Speaking of which, a new chapter is up, but I was too lame to have it edited by KB. I wanted to post it, but I hadn’t had time to edit it myself. By the time I got around to actually editing it, I still sent it off to him, but I wanted to post the thing anyway. There’s still another chapter in the pipe line, and more on the way, of course. There’s also a new book that I’m just about finished with. I will warn you now though, if it gets published as an ebook, and you buy it, you’ll see that it’s not the usual nice BDSM stuff. It’s pretty heavy. You’ve been warned.
I miss BDSM play, though. My sub and I used to play a lot, but no more. Her health, and my mental health (see Depressing Stuff Rant — or not) has kept that at a minimum. Also, and not for nothing, but the big BDSM events are really fucking expensive.

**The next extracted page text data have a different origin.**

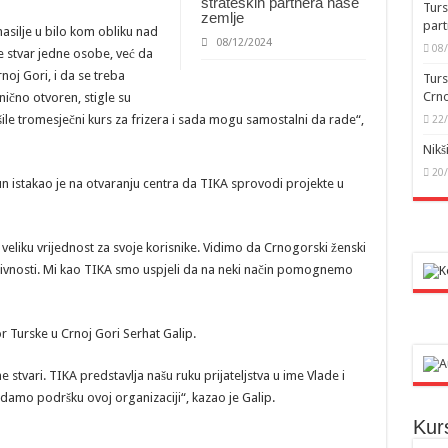
strateških partnera naše
Turs
zemlje
part
asilje u bilo kom obliku nad
08/12/2024
08
e stvar jedne osobe, već da
noj Gori, i da se treba
Turs
Crno
anično otvoren, stigle su
šile tromesječni kurs za frizera i sada mogu samostalni da rade“,
22
Nikš
20
 istakao je na otvaranju centra da TIKA sprovodi projekte u
 veliku vrijednost za svoje korisnike. Vidimo da Crnogorski ženski
aktivnosti. Mi kao TIKA smo uspjeli da na neki način pomognemo
 Turske u Crnoj Gori Serhat Galip.
 stvari. TIKA predstavlja našu ruku prijateljstva u ime Vlade i
damo podršku ovoj organizaciji“, kazao je Galip.
Kur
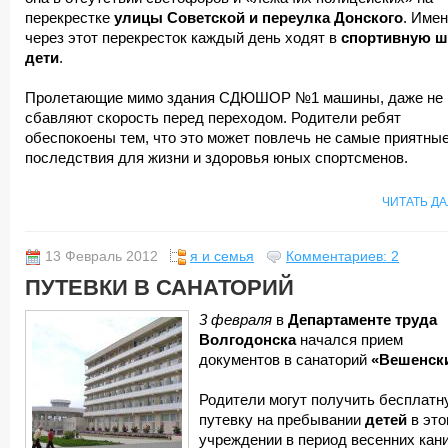
перекрестке
улицы Советской и переулка Донского
. Име
через этот перекресток каждый день ходят в
спортивную ш
дети
.
Пролетающие мимо здания СДЮШОР №1 машины, даже не
сбавляют скорость перед переходом. Родители ребят
обеспокоены тем, что это может повлечь не самые приятны
последствия для жизни и здоровья юных спортсменов.
ЧИТАТЬ Д
13 Февраль 2012
я и семья
Комментариев: 2
ПУТЕВКИ В САНАТОРИЙ
3 февраля
в
Департаменте труда
Волгодонска
начался прием
документов в санаторий
«Вешенск
Родители могут получить бесплатн
путевку на пребывании
детей
в это
учреждении в период весенних кани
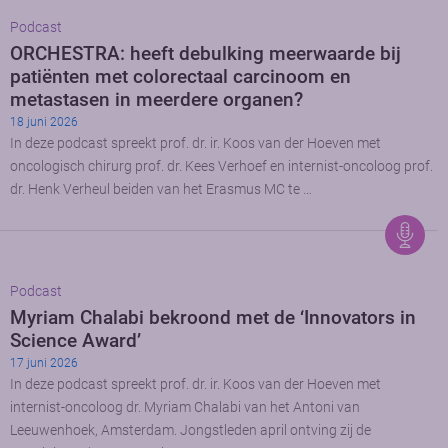
Podcast
ORCHESTRA: heeft debulking meerwaarde bij
patiënten met colorectaal carcinoom en
metastasen in meerdere organen?
18 juni 2026
In deze podcast spreekt prof. dr. ir. Koos van der Hoeven met
oncologisch chirurg prof. dr. Kees Verhoef en internist-oncoloog prof.
dr. Henk Verheul beiden van het Erasmus MC te …
Podcast
Myriam Chalabi bekroond met de ‘Innovators in
Science Award’
17 juni 2026
In deze podcast spreekt prof. dr. ir. Koos van der Hoeven met
internist-oncoloog dr. Myriam Chalabi van het Antoni van
Leeuwenhoek, Amsterdam. Jongstleden april ontving zij de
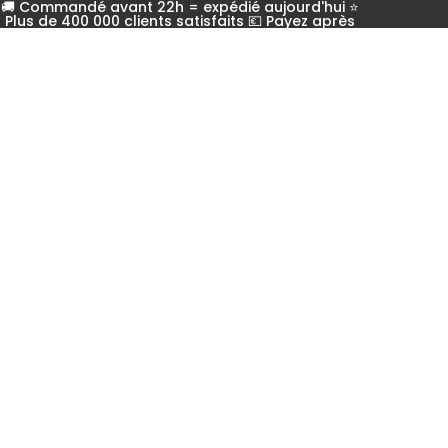
🚚 Commandé avant 22h = expédié aujourd'hui ⭐
Plus de 400 000 clients satisfaits 💶 Payez après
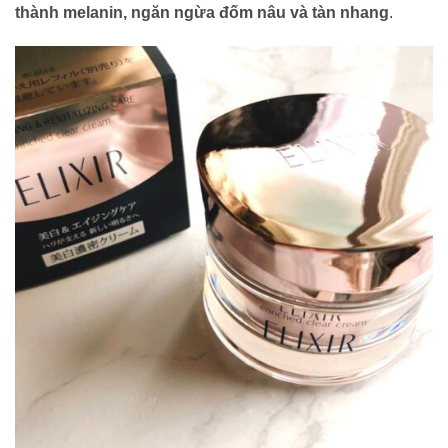
thành melanin, ngăn ngừa đốm nâu và tàn nhang
.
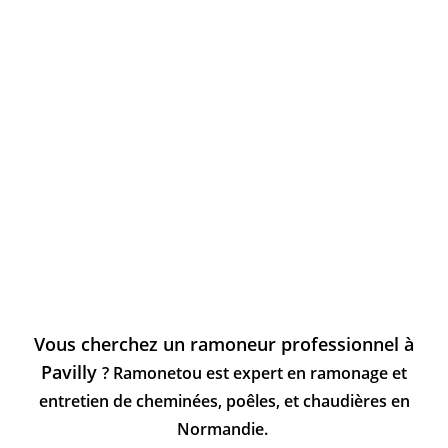
Vous cherchez un ramoneur professionnel à
Pavilly
? Ramonetou est expert en ramonage et
entretien de cheminées, poêles, et chaudières en
Normandie.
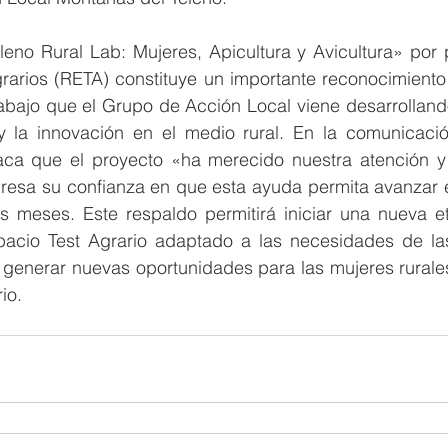
leno Rural Lab: Mujeres, Apicultura y Avicultura» por 
rarios (RETA) constituye un importante reconocimiento 
 trabajo que el Grupo de Acción Local viene desarrolland
 la innovación en el medio rural. En la comunicación
ca que el proyecto «ha merecido nuestra atención y 
presa su confianza en que esta ayuda permita avanzar e
s meses. Este respaldo permitirá iniciar una nueva et
pacio Test Agrario adaptado a las necesidades de la
 generar nuevas oportunidades para las mujeres rurales 
rio.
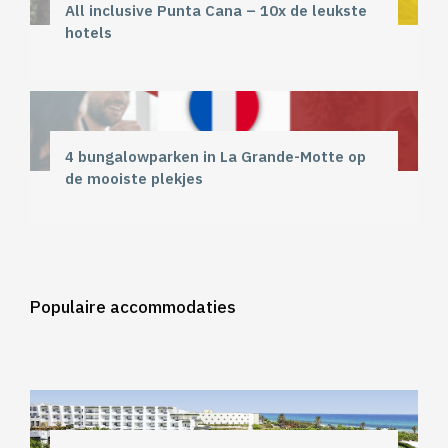
All inclusive Punta Cana – 10x de leukste
hotels
4 bungalowparken in La Grande-Motte op
de mooiste plekjes
Populaire accommodaties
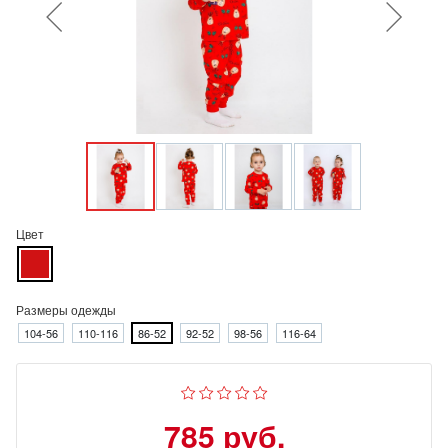
Цвет
Размеры одежды
104-56
110-116
86-52
92-52
98-56
116-64
785 руб.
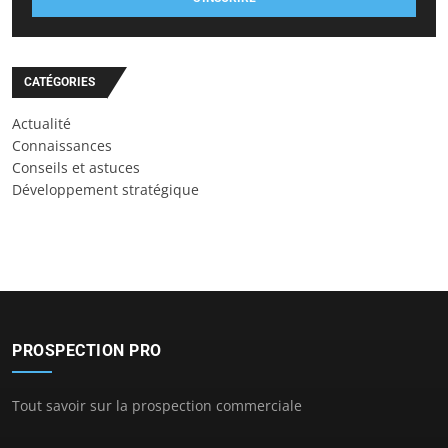
CATÉGORIES
Actualité
Connaissances
Conseils et astuces
Développement stratégique
PROSPECTION PRO
Tout savoir sur la prospection commerciale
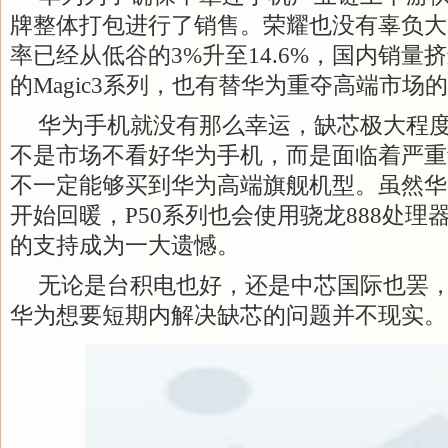
牌整体打包进行了销售。荣耀也没有辜负大
率已经从低谷的3%升至14.6%，国内销量
的Magic3系列，也有替华为重夺高端市场
华为手机就没有那么幸运，缺芯极大程
不是市场不看好华为手机，而是面临着严重
不一定能够买到华为高端旗舰机型。虽然华
开始回暖，P50系列也会使用骁龙888处理
的支持成为一大遗憾。
无论是台积电也好，还是中芯国际也罢
华为想要短期内解决缺芯的问题并不现实。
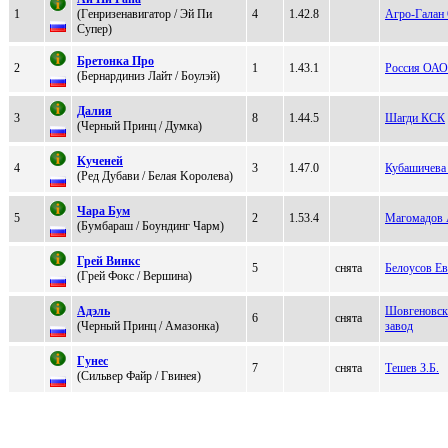
1
(Гeнризeнaвигaтор / Эй Пи
4
1.42.8
Агро-Гала
Cупер)
Бpeтoнка Пpo
2
1
1.43.1
Россия ОАО
(Бepнаpдиниз Лайт / Боулэй)
Далия
3
8
1.44.5
Шагди КСК
(Чepный Пpинц / Думка)
Kучeнeй
4
3
1.47.0
Кубашичева
(Ред Дубави / Белaя Kоpолевa)
Чара Бум
5
2
1.53.4
Магомадов 
(Бумбaрaш / Боундинг Чapм)
Грeй Винкc
5
снята
Белоусов Ев
(Гpeй Фoкc / Вершина)
Aдэль
Шовгеновс
6
снята
(Черный Принц / Амaзонкa)
завод
Гунec
7
снята
Тешев З.Б.
(Сильвeр Фaйр / Гвинeя)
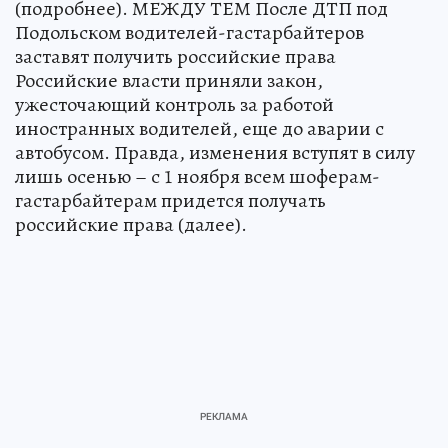
(подробнее). МЕЖДУ ТЕМ После ДТП под
Подольском водителей-гастарбайтеров
заставят получить российские права
Российские власти приняли закон,
ужесточающий контроль за работой
иностранных водителей, еще до аварии с
автобусом. Правда, изменения вступят в силу
лишь осенью – с 1 ноября всем шоферам-
гастарбайтерам придется получать
российские права (далее).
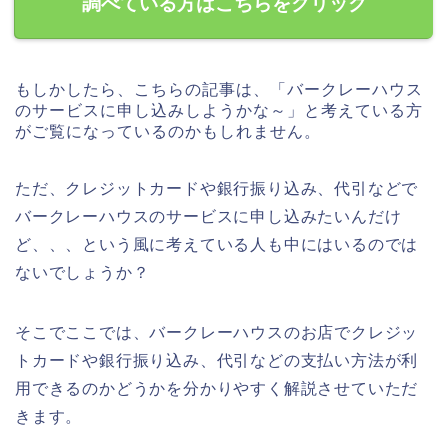
調べている方はこちらをクリック
もしかしたら、こちらの記事は、「バークレーハウス
のサービスに申し込みしようかな～」と考えている方
がご覧になっているのかもしれません。
ただ、クレジットカードや銀行振り込み、代引などで
バークレーハウスのサービスに申し込みたいんだけ
ど、、、という風に考えている人も中にはいるのでは
ないでしょうか？
そこでここでは、バークレーハウスのお店でクレジッ
トカードや銀行振り込み、代引などの支払い方法が利
用できるのかどうかを分かりやすく解説させていただ
きます。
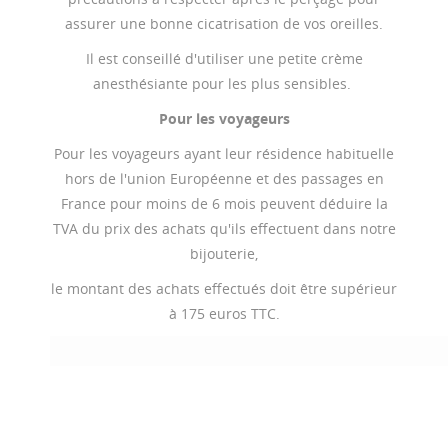
assurer une bonne cicatrisation de vos oreilles.
Il est conseillé d'utiliser une petite crème
anesthésiante pour les plus sensibles.
Pour les voyageurs
Pour les voyageurs ayant leur résidence habituelle
hors de l'union Européenne et des passages en
France pour moins de 6 mois peuvent déduire la
TVA du prix des achats qu'ils effectuent dans notre
bijouterie,
le montant des achats effectués doit être supérieur
à 175 euros TTC.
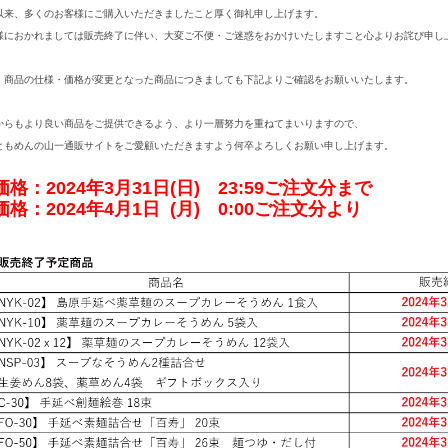
以来、多くのお客様にご購入いただきましたこと厚く御礼申し上げます。
様におかれましては販売終了に伴い、大変ご不便・ご迷惑をおかけいたしますこと心よりお詫び申し
、商品の仕様・価格が変更となった商品につきましても下記よりご確認をお願いいたします。
からもより良い商品をご提供できるよう、より一層努力を重ねてまいりますので、
ともめんの山一通販サイトをご愛顧いただきますよう何卒よろしくお願い申し上げます。
価格：2024年3月31日(日) 23:59ご注文分まで
価格：2024年4月1日 (月) 0:00ご注文分より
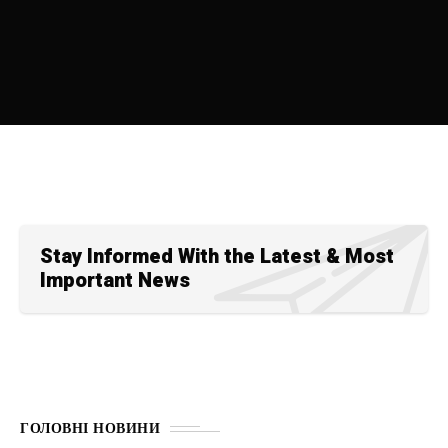
Stay Informed With the Latest & Most
Important News
ГОЛОВНІ НОВИНИ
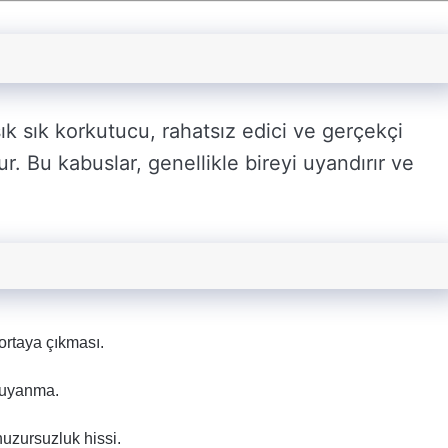
k sık korkutucu, rahatsız edici ve gerçekçi
r. Bu kabuslar, genellikle bireyi uyandırır ve
 ortaya çıkması.
k uyanma.
huzursuzluk hissi.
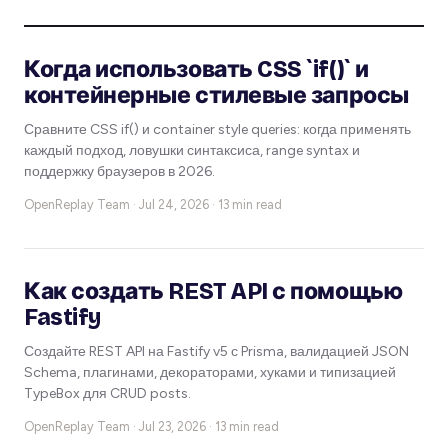
Когда использовать CSS `if()` и
контейнерные стилевые запросы
Сравните CSS if() и container style queries: когда применять
каждый подход, ловушки синтаксиса, range syntax и
поддержку браузеров в 2026.
OpenReplay Team ·
Jul 24, 2026 · 13 min read
Как создать REST API с помощью
Fastify
Создайте REST API на Fastify v5 с Prisma, валидацией JSON
Schema, плагинами, декораторами, хуками и типизацией
TypeBox для CRUD posts.
OpenReplay Team ·
Jul 23, 2026 · 13 min read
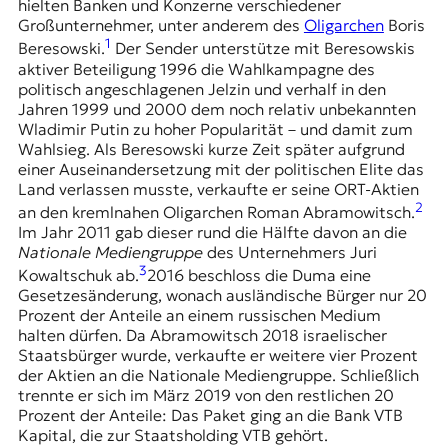
r
hielten Banken und Konzerne verschiedener
n
Großunternehmer, unter anderem des
Oligarchen
Boris
a
1
Beresowski
.
Der Sender unterstütze mit Beresowskis
l
aktiver Beteiligung 1996 die Wahlkampagne des
i
politisch angeschlagenen Jelzin und verhalf in den
s
Jahren 1999 und 2000 dem noch relativ unbekannten
m
Wladimir Putin zu hoher Popularität – und damit zum
u
Wahlsieg. Als Beresowski kurze Zeit später aufgrund
s
einer Auseinandersetzung mit der politischen Elite das
u
Land verlassen musste, verkaufte er seine ORT-Aktien
n
2
an den kremlnahen Oligarchen
Roman Abramowitsch
.
d
Im Jahr 2011 gab dieser rund die Hälfte davon an die
M
Nationale Mediengruppe
des Unternehmers Juri
e
3
Kowaltschuk ab.
2016 beschloss die Duma eine
d
Gesetzesänderung, wonach ausländische Bürger nur 20
i
Prozent der Anteile an einem russischen Medium
e
halten dürfen. Da Abramowitsch 2018 israelischer
n
Staatsbürger wurde, verkaufte er weitere vier Prozent
k
der Aktien an die Nationale Mediengruppe. Schließlich
o
trennte er sich im März 2019 von den restlichen 20
m
Prozent der Anteile: Das Paket ging an die Bank VTB
p
Kapital, die zur Staatsholding VTB gehört.
e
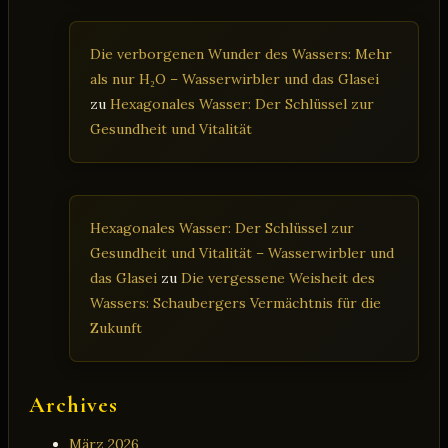
Die verborgenen Wunder des Wassers: Mehr
als nur H₂O – Wasserwirbler und das Glasei
zu
Hexagonales Wasser: Der Schlüssel zur
Gesundheit und Vitalität
Hexagonales Wasser: Der Schlüssel zur
Gesundheit und Vitalität – Wasserwirbler und
das Glasei
zu
Die vergessene Weisheit des
Wassers: Schaubergers Vermächtnis für die
Zukunft
Archives
März 2026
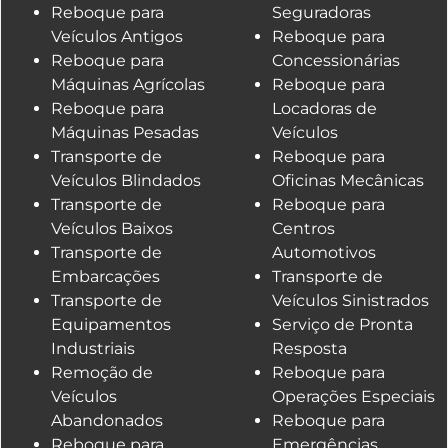
Reboque para
Seguradoras
Veículos Antigos
Reboque para
Reboque para
Concessionárias
Máquinas Agrícolas
Reboque para
Reboque para
Locadoras de
Máquinas Pesadas
Veículos
Transporte de
Reboque para
Veículos Blindados
Oficinas Mecânicas
Transporte de
Reboque para
Veículos Baixos
Centros
Transporte de
Automotivos
Embarcações
Transporte de
Transporte de
Veículos Sinistrados
Equipamentos
Serviço de Pronta
Industriais
Resposta
Remoção de
Reboque para
Veículos
Operações Especiais
Abandonados
Reboque para
Reboque para
Emergências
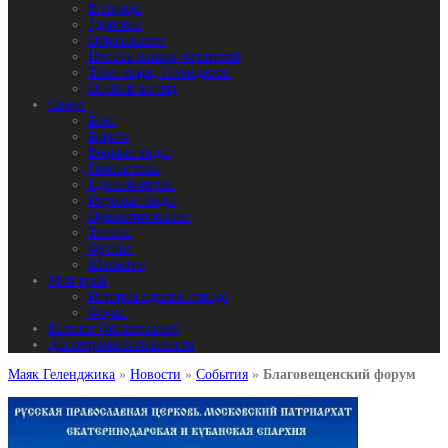
В городе
Здоровье
Образование
Письма наших читателей
Твои люди, Геленджик!
Особый взгляд
Спорт
Бокс
Борьба
Водные виды
Гимнастика
Единоборства
Игровые виды
Ориентирование
Теннис
Футбол
Шахматы
Мой край
История одного города
Фауна
Каталог Организаций
Достопримечательности
Маяк Геленджика
»
Новости
»
События
»
Благовещенский форум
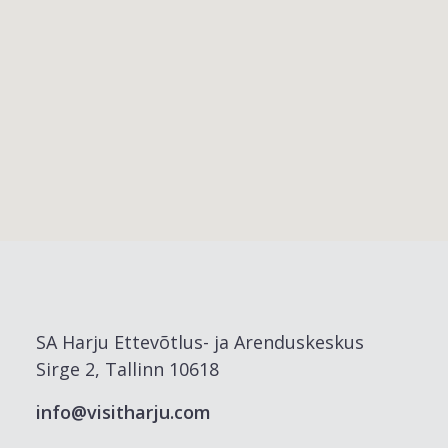
SA Harju Ettevõtlus- ja Arenduskeskus
Sirge 2, Tallinn 10618
info@visitharju.com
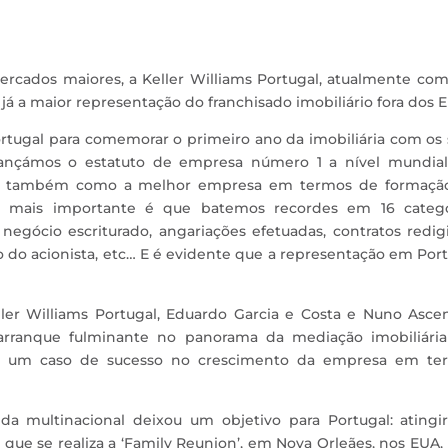
cados maiores, a Keller Williams Portugal, atualmente com
 já a maior representação do franchisado imobiliário fora dos 
ortugal para comemorar o primeiro ano da imobiliária com os
cançámos o estatuto de empresa número 1 a nível mundia
os também como a melhor empresa em termos de formaçã
 o mais importante é que batemos recordes em 16 catego
egócio escriturado, angariações efetuadas, contratos redig
o do acionista, etc… E é evidente que a representação em Por
ler Williams Portugal, Eduardo Garcia e Costa e Nuno Ascen
rranque fulminante no panorama da mediação imobiliári
os um caso de sucesso no crescimento da empresa em te
a multinacional deixou um objetivo para Portugal: atingir
m que se realiza a ‘Family Reunion’, em Nova Orleães, nos EUA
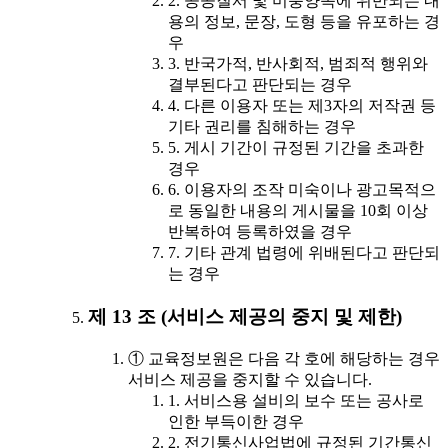
2. 공공질서 및 미풍양속에 위반되는 내
용의 정보, 문장, 도형 등을 유포하는 경
우
3. 반국가적, 반사회적, 범죄적 행위와
결부된다고 판단되는 경우
4. 다른 이용자 또는 제3자의 저작권 등
기타 권리를 침해하는 경우
5. 게시 기간이 규정된 기간을 초과한
경우
6. 이용자의 조작 미숙이나 광고목적으
로 동일한 내용의 게시물을 10회 이상
반복하여 등록하였을 경우
7. 기타 관계 법령에 위배된다고 판단되
는 경우
제 13 조 (서비스 제공의 중지 및 제한)
① 교육정보원은 다음 각 호에 해당하는 경우
서비스 제공을 중지할 수 있습니다.
1. 서비스용 설비의 보수 또는 공사로
인한 부득이한 경우
2. 전기통신사업법에 규정된 기간통신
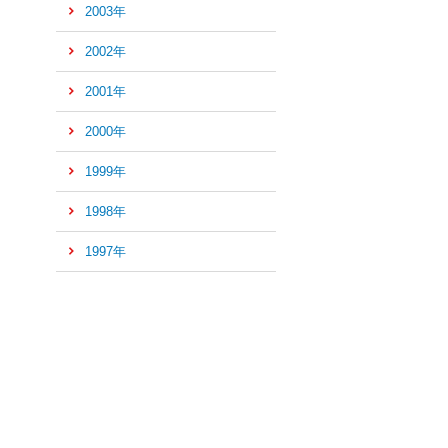
2003年
2002年
2001年
2000年
1999年
1998年
1997年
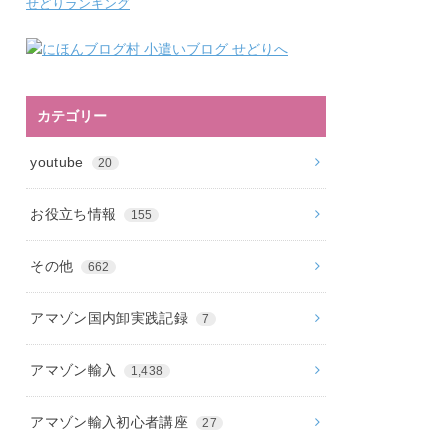
せどりランキング
カテゴリー
youtube
20
お役立ち情報
155
その他
662
アマゾン国内卸実践記録
7
アマゾン輸入
1,438
アマゾン輸入初心者講座
27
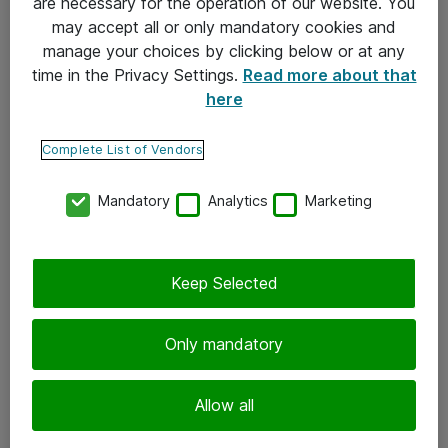
are necessary for the operation of our website. You
may accept all or only mandatory cookies and
Takuu- ja huolto-ohjeet
manage your choices by clicking below or at any
Yleiset toimitusehdot
time in the Privacy Settings.
Read more about that
here
Tietosuojakäytäntö
Complete List of Vendors
Yhteystiedot
Mandatory
Analytics
Marketing
Ota yhteyttä
Palaute
Tilaa uutiskirje
Keep Selected
Seuraa meitä
Only mandatory
Facebook
Allow all
Twitter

Combine that with a sub who will probably not be in the mood and it’s a recipe for an unpleasant, expensive day. That kind of thing, I don’t need. So, anyone who has been playing, and wants to comment about cool stuff they’ve done, please feel free!
Kink.com continues to amaze. I just love their Training of O site. A lot. I so very much wish I could work in the sex industry. I don’t have the body for it, for sure, but I have the mind for it. Breaking in isn’t easy though — especially a) where I live and b) with what I look like. Also, beginning money isn’t so great, I’m sure. But I love to watch those guys work. James and Madison Young and Sarah Jane, Princess Donna — they are just a joy to watch work. Most of the other girls and guys are too (with one notable exception, who I will not name.) I also love to watch the behind the scenes stuff they sometimes post. It makes me feel a little closer to what they do.
Just to let you know, the Training of O site isn’t all that expensive — certainly not for a high quality video a week. Plus, Madison is such a sweet heart, and hangs occasionally on the forums. Fucking amazing.
And thank the Goddess we only have one more year of G-Dubya. If there was any justice in the world, that fucker and his entire family would be stripped of their fortunes and made to live on the kind of money the rest of us make.
Anyway, hope you enjoy the chapter. If you read the rant, go and think of something fun, and my best to all my readers in hopes that the new year will afford us the chances to do some great stuff.